Flash point diabète

La question cruciale

Un cas de diabète sucré

La clarification du diagnostic différentiel d’ un diabète sucré nouvellement découvert peut être pleine de pièges, comme le démontre le cas présent. Comment auriez-vous procédé ?



Présentation de cas

Une patiente de 79 ans se présente dans votre cabinet en raison d’  une fatigue, une diminution de l’ appétit, une sécheresse de la bouche et une soif accrue. La retraitée, sinon en bonne forme, se sent incapable de faire le ménage parce qu’ elle est si faible sur ses pieds depuis environ une semaine. En raison de la soif, elle pense elle-même qu’ elle pourrait avoir un diabète sucré, car elle connaît cela par sa grand-mère et sa tante. Lors de votre enquête, vous apprenez qu’  elle a involontairement perdu environ 10 kg de poids au cours des 10 dernières années. Comme elle ne vous contacte pratiquement jamais, cela est passé inaperçu jusqu’ à présent. Elle est toujours constipée et peut contrôler cela avec des « remèdes maison » et des suppositoires Bulboïd (à la glycérine). Elle n’ a jamais d’  épisodes de diarrhées, de selles grasses ou de douleurs abdominales supérieures. Elle boit rarement de l’ alcool, lors d’ occasions spéciales.

Anamnèse personnelle

Hystérectomie et appendicectomie il y a de nombreuses années, autrement en bonne santé.

Médicaments

Suppositoires Bulboïd si nécessaire
Pommade Kytta contre les rhumatismes si nécessaire
Pommade Venostatin si nécessaire

Status

TA 140/68 mm Hg, pouls 92, régulier, SO2 97%,
température 36.8°C,
poids 55 kg,
taille 153 cm, IMC 23 kg/m2
Examen cardiaque, pulmonaire et abdominal anodin.

Laboratoire

HHbA1c 12,3%, glucose plasmatique 17mmol/l, créatinine 58 µ mol/l,
eGFR CKD-EPI 96 ml/min
HDL-C 1,3 mM, TG : 1,1 mM, LDL-C 1,8 mM, TC 3,0 mM
Corps cétoniques dans l’ urine : + +
Saturation normale en ferritine et transferrine
Élastase 1 pancréatique normale dans les selles.

Questions :

1. Quelle serait la meilleure option thérapeutique ?
A. Metformine
B. Inhibiteurs de la DPP4
C. Inhibiteurs du SGLT2
D. Insuline
E. Analogues du GLP1

Réponses correctes : C, D (l’ administration d’ insuline n’ est jamais erronée), E (les analogues du GLP-1 nécessitent un IMC > 28 kg/m2)

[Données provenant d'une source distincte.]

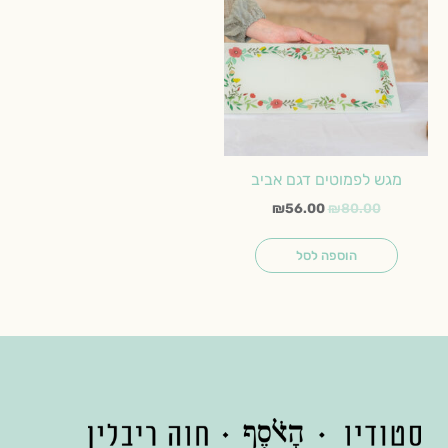
₪56.00.
₪80.00.
מגש לפמוטים דגם אביב
₪
56.00
₪
80.00
הוספה לסל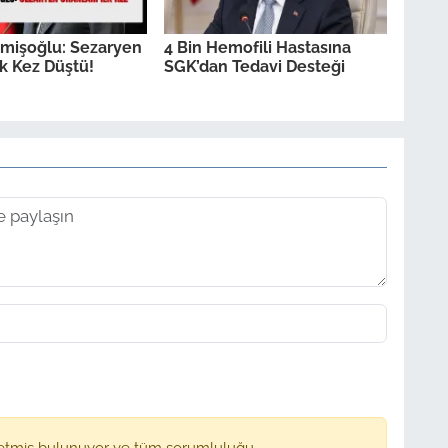
mişoğlu: Sezaryen
4 Bin Hemofili Hastasına
lk Kez Düştü!
SGK’dan Tedavi Desteği
etmiş bulunuyor ve tüm sorumluluğu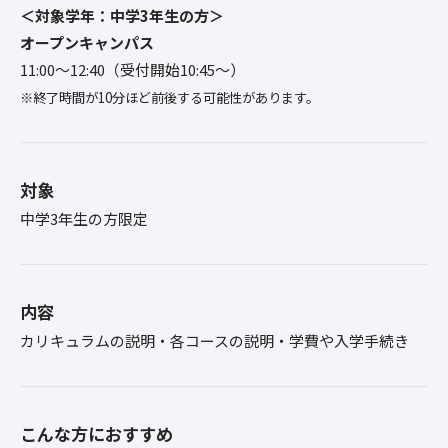
＜対象学年：中学3年生の方＞
オープンキャンパス
11:00〜12:40（受付開始10:45～）
※終了時間が10分ほど前後する可能性があります。
対象
中学3年生の方限定
内容
カリキュラムの説明・各コースの説明・学費や入学手続き
こんな方におすすめ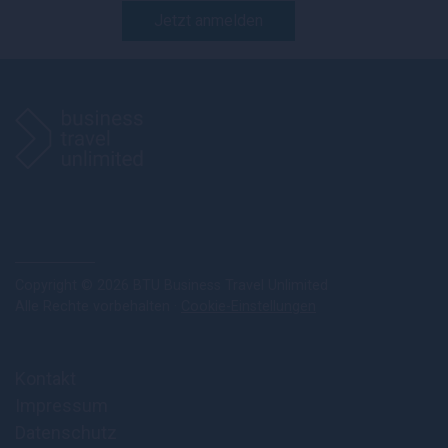
Jetzt anmelden
Copyright © 2026 BTU Business Travel Unlimited
Alle Rechte vorbehalten ·
Cookie-Einstellungen
Kontakt
Impressum
Datenschutz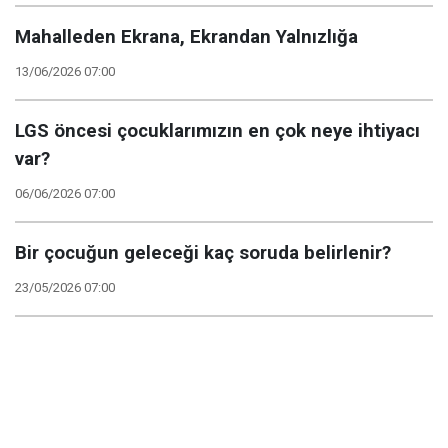
Mahalleden Ekrana, Ekrandan Yalnızlığa
13/06/2026 07:00
LGS öncesi çocuklarımızın en çok neye ihtiyacı
var?
06/06/2026 07:00
Bir çocuğun geleceği kaç soruda belirlenir?
23/05/2026 07:00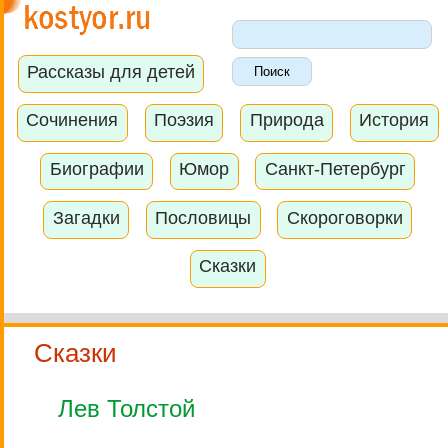
Рассказы для детей
Сочинения
Поэзия
Природа
История
Биографии
Юмор
Санкт-Петербург
Загадки
Пословицы
Скороговорки
Сказки
Сказки
Лев Толстой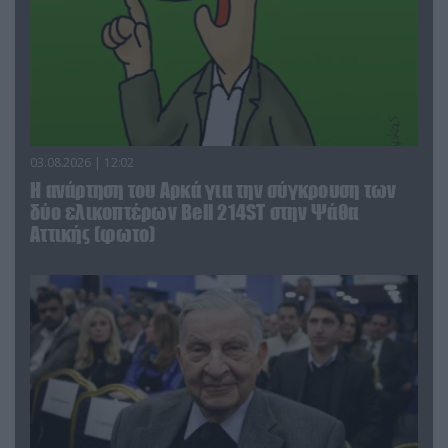
03.08.2026 | 12:02
Η ανάρτηση του Αρκά για την σύγκρουση των
δύο ελικοπτέρων Bell 214ST στην Ψάθα
Αττικής (φωτο)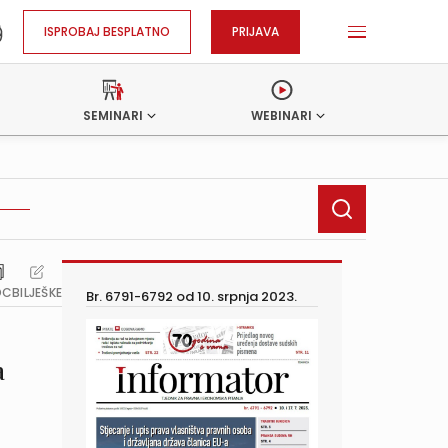
ISPROBAJ BESPLATNO
PRIJAVA
SEMINARI
WEBINARI
OC
BILJEŠKE
Br. 6791-6792 od
10. srpnja 2023.
a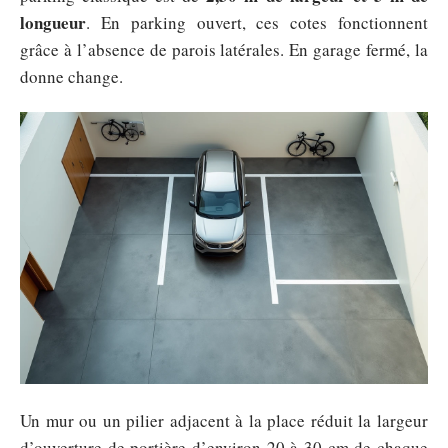
longueur
. En parking ouvert, ces cotes fonctionnent
grâce à l’absence de parois latérales. En garage fermé, la
donne change.
Un mur ou un pilier adjacent à la place réduit la largeur
d’ouverture de portière d’environ 20 à 30 cm de chaque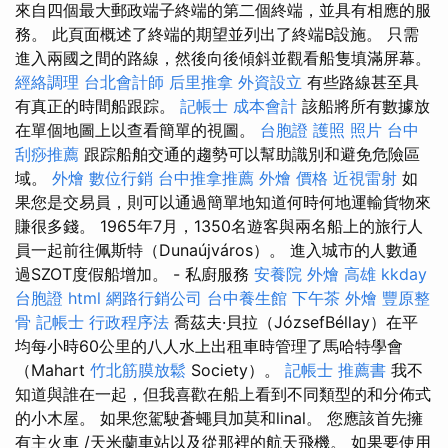
來自四個最大郵政端子終端的第二個終端，並具有相應的服
務。 此頁面概述了終端的期望並列出了終端B設施。 只需
進入兩國之間的路線，然後向後傾斜並觀看船隻填滿屏幕。
經絡調理
台北會計師
后里推拿
外資設立
有些路線甚至具
有真正的時間船跟踪。
記帳士 成本會計
該船將所有數據放
在單個地圖上以查看簡單的視圖。
台胞證 護照 照片
台中
刮痧推薦
跟踪船舶交通的趨勢可以幫助識別和避免危險區
域。
外燴
數位行銷
台中推拿推薦
外燴 價格
近視雷射
如
果您是交易員，則可以通過簡單地知道何時何地運輸貨物來
賺很多錢。 1965年7月，1350名遊客與兩名船上的旅行人
員一起前往佩斯特（Dunaújváros）。 進入城市的人數通
過SZOT度假船增加。 - 私廚服務
安養院
外燴 高雄
kkday
台胞證
html
網路行銷公司
台中養生館
下午茶 外燴
豐原整
骨
記帳士 行政程序法
喬茲夫·貝拉（JózsefBéllay）在平
均每小時60公里的八人水上出租車時管理了馬哈特學會
（Mahart
竹北筋膜放鬆
Society）。
記帳士 推薦書
我不
知道與誰在一起，但我喜歡在船上看到不同類型的和分佈式
的小木屋。 如果您駕駛蒼蠅貝加莫和linal。 您應該首先擁
有主火車 /天米蘭車站以及從那裡的航天飛機。 如果要使用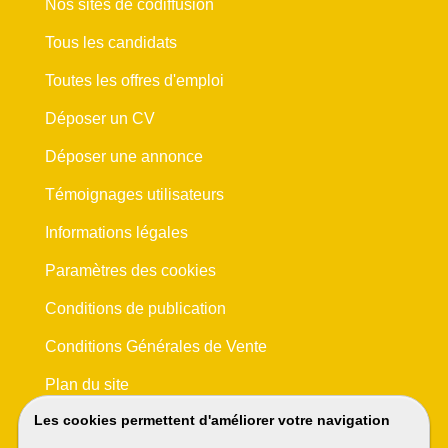
Nos sites de codiffusion
Tous les candidats
Toutes les offres d'emploi
Déposer un CV
Déposer une annonce
Témoignages utilisateurs
Informations légales
Paramètres des cookies
Conditions de publication
Conditions Générales de Vente
Plan du site
Les cookies permettent d'améliorer votre navigation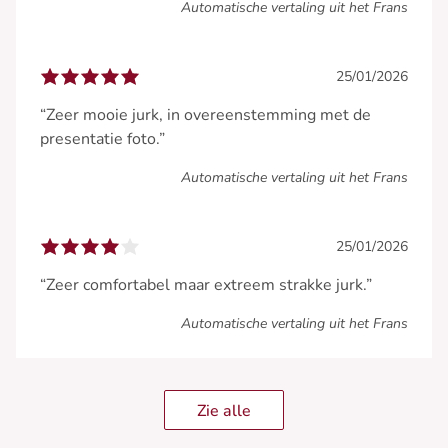
Automatische vertaling uit het Frans
25/01/2026
“Zeer mooie jurk, in overeenstemming met de
presentatie foto.”
Automatische vertaling uit het Frans
25/01/2026
“Zeer comfortabel maar extreem strakke jurk.”
Automatische vertaling uit het Frans
Zie alle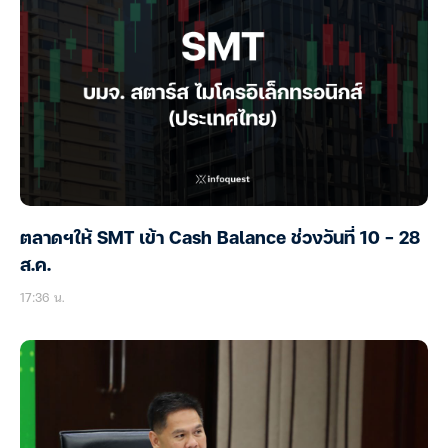
ตลาดฯให้ SMT เข้า Cash Balance ช่วงวันที่ 10 – 28
ส.ค.
17:36 น.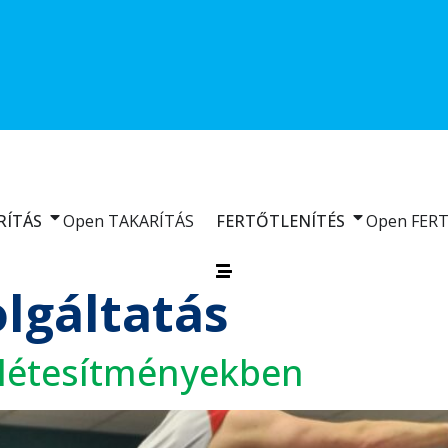
RÍTÁS
Open TAKARÍTÁS
FERTŐTLENÍTÉS
Open FER
olgáltatás
tlétesítményekben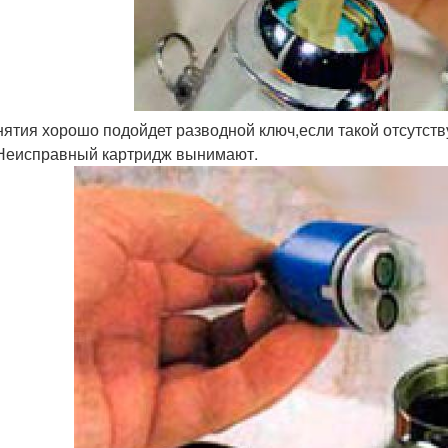
нятия хорошо подойдет разводной ключ,если такой отсутст
Неисправный картридж вынимают.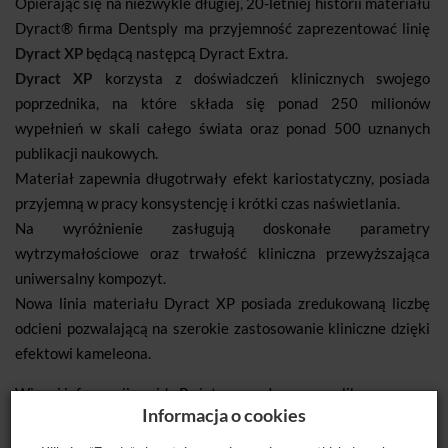
Opierając się na niezwykle długiej, 20-letniej historii materiału
Dyract® firma Dentsply ma przyjemność zaprezentować linię
Dyract XP
będącą następcą Dyract Extra.
Dyract XP
korzysta z doświadczeń klinicznych swojego
poprzednika, na które składa się ponad 250 milionów
wypełnień w skali całego świata oraz ponad 500 uznanych
publikacji naukowych.
Materiał zapewnia długotrwały efekt kariostatyczny, posiada
przyjemną w pracy konsystencję i krótki czas naświetlania.
Na wyróżnienie zasługują doskonałe parametry
wytrzymałościowe oraz trwałość kliniczna przewyższająca
uniwersalny kompozyt.
Nowa linia materiału Dyract XP posiada zredukowaną liczbę
odcieni pozwalającą na szerokie zastosowanie kliniczne dzięki
efektowi kameleona.
Więcej informacji znajdą Państwo w załączonym pliku.
Informacja o cookies
Dostępne kolory:
A2, A3, A3.5, B1.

2. L’ administration d’ un inhibiteur du SGLT-2 est-elle vraiment la meilleure solution ?
A. Non, pour que les compagnies d’ assurance maladie paient, l’ inhibiteur du SGLT-2 doit être combiné avec la metformine.
B. Avant de commencer la thérapie, la première et la plus importante de vos questions est la suivante : Le patient a-t-il besoin d’ insuline ?
C. Avec une fonction rénale aussi bonne, aucun inhibiteur du SGLT-2 n’ est nécessaire, un inhibiteur de la DPP-4 serait préférable.
D. Traitement par la metformine pendant 3 à 6 mois. Seulement si l’ HbA1c ne peut pas être réduite, ajouter un autre médicament.

La meilleure réponse B, A est cependant aussi correcte. Selon les recommandations les plus récentes, une combinaison précoce d’ inhibiteurs du SGLT2 et d’ un analogue du GLP1 associé à la metformine est conseillée.

3. Lesquelles des réponses suivantes s’ appliquent ? (Plusieurs réponses possibles)
A. Des anticorps anti-GAD normaux ne sont pas compatibles avec la présence d’ un diabète sucré de type 1.
B. Des taux élevés de cétones urinaires sont révélateurs d’ une acidocétose.
C. L’ absence de syndrome métabolique avec absence d’ obésité viscérale, des triglycérides normaux et un taux de cholestérol HDL-C normal et l’ absence d’ hypertension artérielle sont des arguments contre le diabète de type 2.
D. Une perte de poids et un taux d’ HbA1c élevé sont typiques d’ une carence en insuline.
E. Un taux du peptide C de 250 pmol/l mesuré à jeun parle contre une carence absolue en insuline et contre le diabète de type 1.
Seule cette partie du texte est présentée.